- _DIRECTIONS FOR THIS TASK_
Leaving out the pictures, return each line of the entries from the first through the line with "Last year, Valesco", and only those lines.
-- EXERCISE DATA follows --
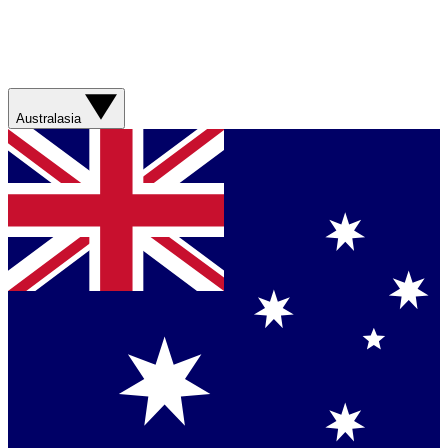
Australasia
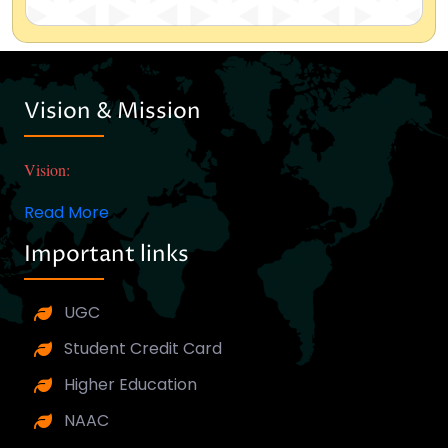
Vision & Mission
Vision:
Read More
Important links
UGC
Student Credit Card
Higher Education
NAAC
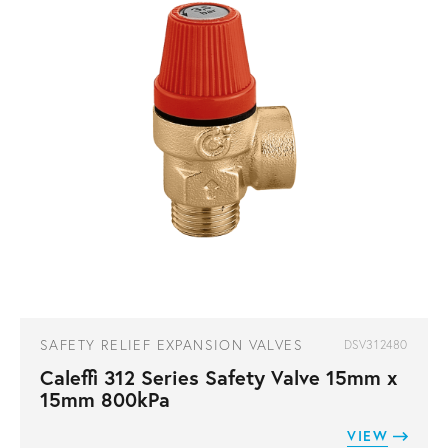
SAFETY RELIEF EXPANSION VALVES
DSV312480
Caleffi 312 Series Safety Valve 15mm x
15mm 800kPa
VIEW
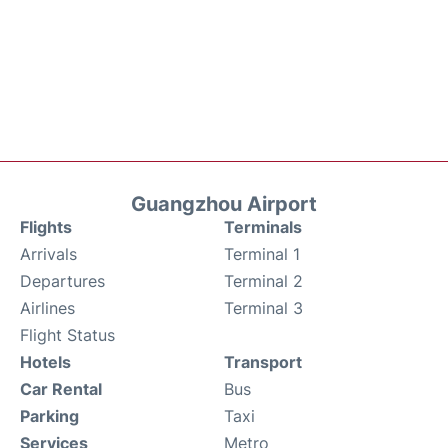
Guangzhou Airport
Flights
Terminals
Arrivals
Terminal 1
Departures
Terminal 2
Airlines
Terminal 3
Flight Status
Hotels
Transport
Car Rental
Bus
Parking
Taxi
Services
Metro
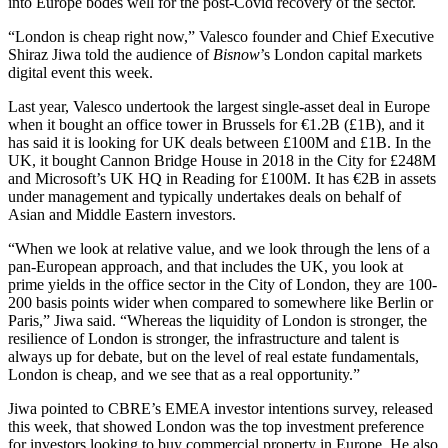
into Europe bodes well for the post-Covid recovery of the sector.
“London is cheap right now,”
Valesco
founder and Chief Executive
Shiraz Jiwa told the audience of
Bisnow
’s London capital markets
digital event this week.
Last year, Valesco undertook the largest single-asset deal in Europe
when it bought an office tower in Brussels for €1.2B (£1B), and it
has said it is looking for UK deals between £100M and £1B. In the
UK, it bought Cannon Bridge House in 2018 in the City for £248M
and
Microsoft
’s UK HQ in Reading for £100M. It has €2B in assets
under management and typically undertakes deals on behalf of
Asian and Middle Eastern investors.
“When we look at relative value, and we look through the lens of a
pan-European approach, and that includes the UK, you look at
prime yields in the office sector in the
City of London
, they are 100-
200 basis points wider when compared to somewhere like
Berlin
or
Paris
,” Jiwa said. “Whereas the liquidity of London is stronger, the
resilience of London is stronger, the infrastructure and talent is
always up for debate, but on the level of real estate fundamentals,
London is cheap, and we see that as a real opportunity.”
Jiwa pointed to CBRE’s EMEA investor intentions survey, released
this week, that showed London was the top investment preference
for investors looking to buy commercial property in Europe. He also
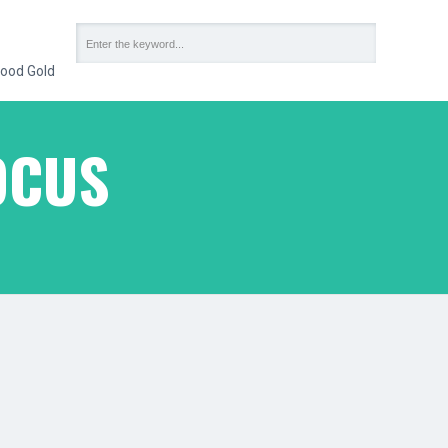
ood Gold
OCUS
-- EXERCISE DATA concluded --
- _EXPECTED ANSWER_
Australasia
Vision & Mission
Vision:
Read More
Important links
UGC
Student Credit Card
Higher Education
NAAC
SAFETY RELIEF EXPANSION VALVES
DSV312480
Caleffi 312 Series Safety Valve 15mm x
15mm 800kPa
VIEW
Guangzhou Airport
Flights
Terminals
Arrivals
Terminal 1
Departures
Terminal 2
Airlines
Terminal 3
Flight Status
Hotels
Transport
Car Rental
Bus
Parking
Taxi
Services
Metro
into Europe bodes well for the post-Covid recovery of the sector.
“London is cheap right now,”
Valesco
founder and Chief Executive
Shiraz Jiwa told the audience of
Bisnow
’s London capital markets
digital event this week.
Last year, Valesco undertook the largest single-asset deal in Europe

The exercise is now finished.